_The task_
Quote the data below in full, minus the images.

_Data provided_
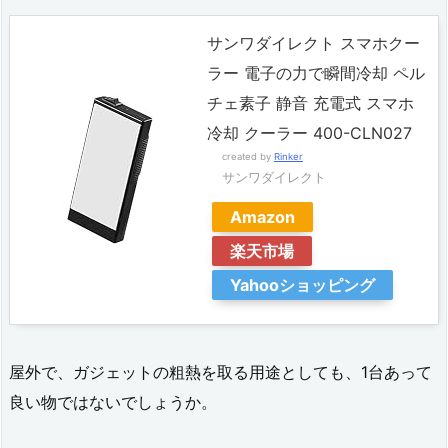
サンワダイレクト スマホクー
ラー 電子の力で瞬間冷却 ペル
チェ素子 静音 充電式 スマホ
冷却 クーラー 400-CLN027
created by
Rinker
サンワダイレクト
Amazon
楽天市場
Yahooショッピング
屋外で、ガジェットの粗熱を取る用途としても、1台あって
良い物ではないでしょうか。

_Problem solution_
サンワダイレクト スマホクー
ラー 電子の力で瞬間冷却 ペル
チェ素子 静音 充電式 スマホ
冷却 クーラー 400-CLN027
created by
Rinker
サンワダイレクト
Amazon
楽天市場
Yahooショッピング
屋外で、ガジェットの粗熱を取る用途としても、1台あって
良い物ではないでしょうか。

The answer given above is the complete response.